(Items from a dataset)
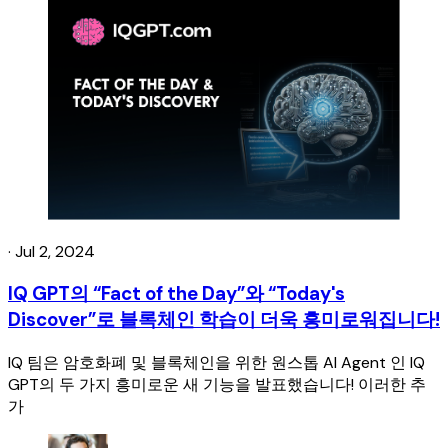
·
Jul 2, 2024
IQ GPT의 “Fact of the Day”와 “Today's
Discover”로 블록체인 학습이 더욱 흥미로워집니다!
IQ 팀은 암호화폐 및 블록체인을 위한 원스톱 AI Agent 인 IQ
GPT의 두 가지 흥미로운 새 기능을 발표했습니다! 이러한 추
가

**Assignment**
Each line from the one containing "IQ 팀은 암호화폐 및 블록체인을 위한 원스톱 AI Agent 인 IQ" through the last line of the entries above is to be returned exactly, and no others.

**Written solution**
IQ 팀은 암호화폐 및 블록체인을 위한 원스톱 AI Agent 인 IQ
GPT의 두 가지 흥미로운 새 기능을 발표했습니다! 이러한 추
가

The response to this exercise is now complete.